• Listed entries:
^^^^^^^^
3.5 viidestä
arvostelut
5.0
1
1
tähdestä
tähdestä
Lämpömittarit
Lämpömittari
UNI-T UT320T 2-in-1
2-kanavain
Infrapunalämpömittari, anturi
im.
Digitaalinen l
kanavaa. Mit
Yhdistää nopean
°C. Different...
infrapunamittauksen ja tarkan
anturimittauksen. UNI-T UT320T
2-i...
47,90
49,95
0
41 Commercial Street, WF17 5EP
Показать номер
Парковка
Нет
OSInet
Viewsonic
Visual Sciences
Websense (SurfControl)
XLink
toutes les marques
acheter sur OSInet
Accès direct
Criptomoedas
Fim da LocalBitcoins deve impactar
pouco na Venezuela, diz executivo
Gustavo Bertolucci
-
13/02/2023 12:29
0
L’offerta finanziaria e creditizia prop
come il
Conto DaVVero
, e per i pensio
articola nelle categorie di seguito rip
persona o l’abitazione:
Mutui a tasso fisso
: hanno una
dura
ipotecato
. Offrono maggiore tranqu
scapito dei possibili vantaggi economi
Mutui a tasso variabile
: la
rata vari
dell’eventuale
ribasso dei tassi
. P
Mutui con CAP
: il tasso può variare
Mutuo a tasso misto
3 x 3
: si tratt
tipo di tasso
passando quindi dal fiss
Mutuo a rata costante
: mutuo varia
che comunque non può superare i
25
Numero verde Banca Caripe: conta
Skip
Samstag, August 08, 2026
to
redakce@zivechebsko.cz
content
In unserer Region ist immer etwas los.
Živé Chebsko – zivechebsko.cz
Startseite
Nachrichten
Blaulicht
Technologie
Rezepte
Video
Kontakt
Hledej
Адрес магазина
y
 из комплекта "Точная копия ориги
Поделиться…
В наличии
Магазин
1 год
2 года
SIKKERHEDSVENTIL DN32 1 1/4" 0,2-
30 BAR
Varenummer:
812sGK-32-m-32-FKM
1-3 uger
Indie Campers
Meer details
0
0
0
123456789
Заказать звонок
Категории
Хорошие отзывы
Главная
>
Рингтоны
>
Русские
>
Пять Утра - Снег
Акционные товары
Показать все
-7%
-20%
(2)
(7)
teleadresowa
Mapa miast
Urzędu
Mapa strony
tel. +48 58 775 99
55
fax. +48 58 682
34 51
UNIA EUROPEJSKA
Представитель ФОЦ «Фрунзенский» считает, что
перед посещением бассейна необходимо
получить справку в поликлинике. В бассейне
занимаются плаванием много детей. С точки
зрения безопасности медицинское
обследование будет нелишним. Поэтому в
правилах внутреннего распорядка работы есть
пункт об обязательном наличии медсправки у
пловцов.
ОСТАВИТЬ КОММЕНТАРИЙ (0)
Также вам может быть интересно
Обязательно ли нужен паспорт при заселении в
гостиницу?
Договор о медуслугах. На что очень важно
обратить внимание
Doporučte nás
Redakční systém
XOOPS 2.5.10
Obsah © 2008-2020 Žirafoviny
^^^^^^^^
• Work request: Copy all lines from the data above that contain the word "Mutui".

• Task result:
Mutui a tasso fisso
Mutui a tasso variabile
Mutui con CAP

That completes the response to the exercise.